• Task to carry out: Transcribe the records below word for word, beginning with the first line and stopping after the line that contains "Qt-Autosar-A0.1.4"; pictures are not part of the copy.

########################################

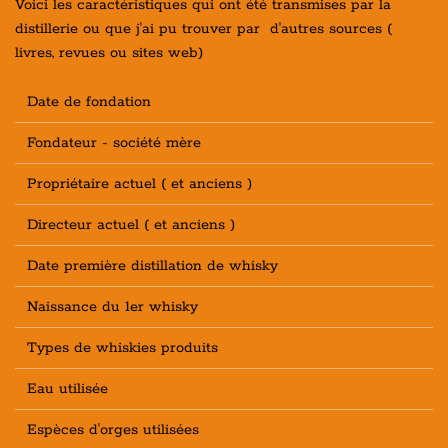
Voici les caractéristiques qui ont été transmises par la
distillerie ou que j'ai pu trouver par d'autres sources (
livres, revues ou sites web)
Date de fondation
Fondateur - société mère
Propriétaire actuel ( et anciens )
Directeur actuel ( et anciens )
Date première distillation de whisky
Naissance du 1er whisky
Types de whiskies produits
Eau utilisée
Espèces d'orges utilisées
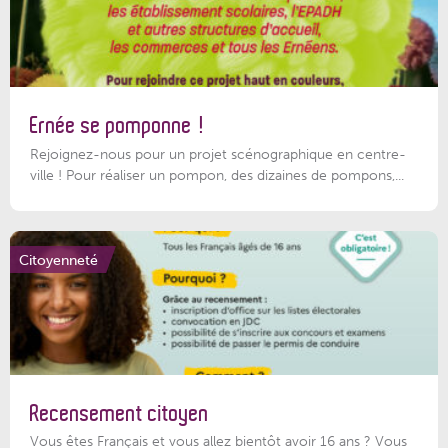
Ernée se pomponne !
Rejoignez-nous pour un projet scénographique en centre-
ville ! Pour réaliser un pompon, des dizaines de pompons,...
Citoyenneté
Recensement citoyen
Vous êtes Français et vous allez bientôt avoir 16 ans ? Vous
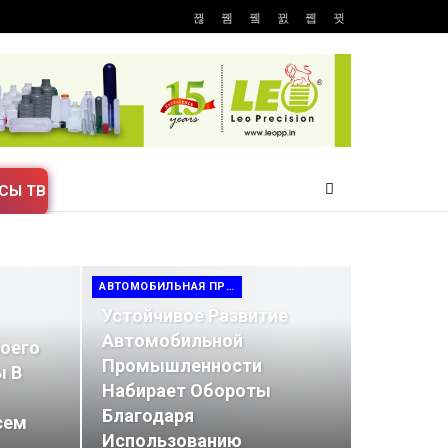
СЫ ТВ
АВТОМОБИЛЬНАЯ ПРОМЫШЛЕННОСТЬ
Устойчивое Развитие
Автомобильной
оего
Промышленности
ы В
Набирает Обороты
Благодаря
сем
Использованию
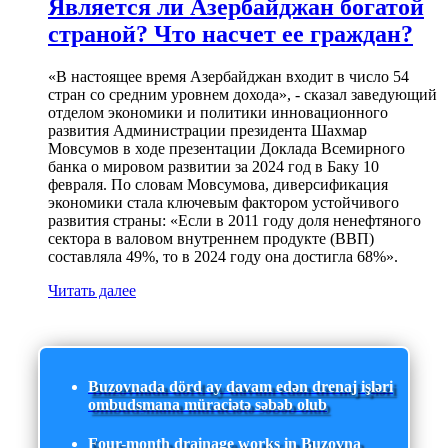
Является ли Азербайджан богатой
страной? Что насчет ее граждан?
«В настоящее время Азербайджан входит в число 54
стран со средним уровнем дохода», - сказал заведующий
отделом экономики и политики инновационного
развития Администрации президента Шахмар
Мовсумов в ходе презентации Доклада Всемирного
банка о мировом развитии за 2024 год в Баку 10
февраля. По словам Мовсумова, диверсификация
экономики стала ключевым фактором устойчивого
развития страны: «Если в 2011 году доля ненефтяного
сектора в валовом внутреннем продукте (ВВП)
составляла 49%, то в 2024 году она достигла 68%».
Читать далее
Buzovnada dörd ay davam edən drenaj işləri
ombudsmana müraciətə səbəb olub
Four-month drainage works in Buzovna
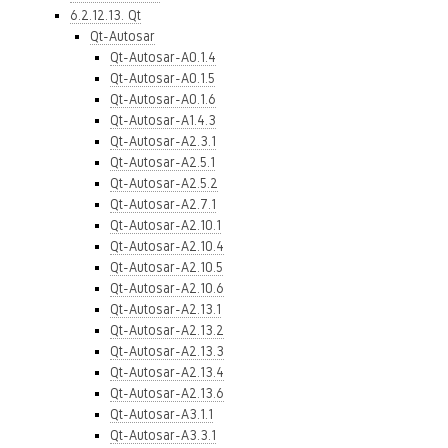
6.2.12.13. Qt
Qt-Autosar
Qt-Autosar-A0.1.4
Qt-Autosar-A0.1.5
Qt-Autosar-A0.1.6
Qt-Autosar-A1.4.3
Qt-Autosar-A2.3.1
Qt-Autosar-A2.5.1
Qt-Autosar-A2.5.2
Qt-Autosar-A2.7.1
Qt-Autosar-A2.10.1
Qt-Autosar-A2.10.4
Qt-Autosar-A2.10.5
Qt-Autosar-A2.10.6
Qt-Autosar-A2.13.1
Qt-Autosar-A2.13.2
Qt-Autosar-A2.13.3
Qt-Autosar-A2.13.4
Qt-Autosar-A2.13.6
Qt-Autosar-A3.1.1
Qt-Autosar-A3.3.1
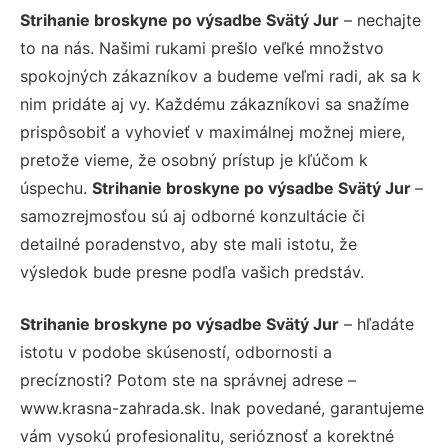
Strihanie broskyne po výsadbe Svätý Jur
– nechajte
to na nás. Našimi rukami prešlo veľké množstvo
spokojných zákazníkov a budeme veľmi radi, ak sa k
nim pridáte aj vy. Každému zákazníkovi sa snažíme
prispôsobiť a vyhovieť v maximálnej možnej miere,
pretože vieme, že osobný prístup je kľúčom k
úspechu.
Strihanie broskyne po výsadbe Svätý Jur
–
samozrejmosťou sú aj odborné konzultácie či
detailné poradenstvo, aby ste mali istotu, že
výsledok bude presne podľa vašich predstáv.
Strihanie broskyne po výsadbe Svätý Jur
– hľadáte
istotu v podobe skúseností, odbornosti a
precíznosti? Potom ste na správnej adrese –
www.krasna-zahrada.sk. Inak povedané, garantujeme
vám vysokú profesionalitu, serióznosť a korektné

########################################

• Reply to the exercise:
Voici les caractéristiques qui ont été transmises par la
distillerie ou que j'ai pu trouver par d'autres sources (
livres, revues ou sites web)
Date de fondation
Fondateur - société mère
Propriétaire actuel ( et anciens )
Directeur actuel ( et anciens )
Date première distillation de whisky
Naissance du 1er whisky
Types de whiskies produits
Eau utilisée
Espèces d'orges utilisées
Ernée se pomponne !
Rejoignez-nous pour un projet scénographique en centre-
ville ! Pour réaliser un pompon, des dizaines de pompons,...
Citoyenneté
Recensement citoyen
Vous êtes Français et vous allez bientôt avoir 16 ans ? Vous
СЫ ТВ
АВТОМОБИЛЬНАЯ ПРОМЫШЛЕННОСТЬ
Устойчивое Развитие
Автомобильной
оего
Промышленности
ы В
Набирает Обороты
Благодаря
сем
Использованию
Является ли Азербайджан богатой
страной? Что насчет ее граждан?
«В настоящее время Азербайджан входит в число 54
стран со средним уровнем дохода», - сказал заведующий
отделом экономики и политики инновационного
развития Администрации президента Шахмар
Мовсумов в ходе презентации Доклада Всемирного
банка о мировом развитии за 2024 год в Баку 10
февраля. По словам Мовсумова, диверсификация
экономики стала ключевым фактором устойчивого
развития страны: «Если в 2011 году доля ненефтяного
сектора в валовом внутреннем продукте (ВВП)
составляла 49%, то в 2024 году она достигла 68%».
Читать далее
Buzovnada dörd ay davam edən drenaj işləri
ombudsmana müraciətə səbəb olub
Four-month drainage works in Buzovna
6.2.12.13. Qt
Qt-Autosar
Qt-Autosar-A0.1.4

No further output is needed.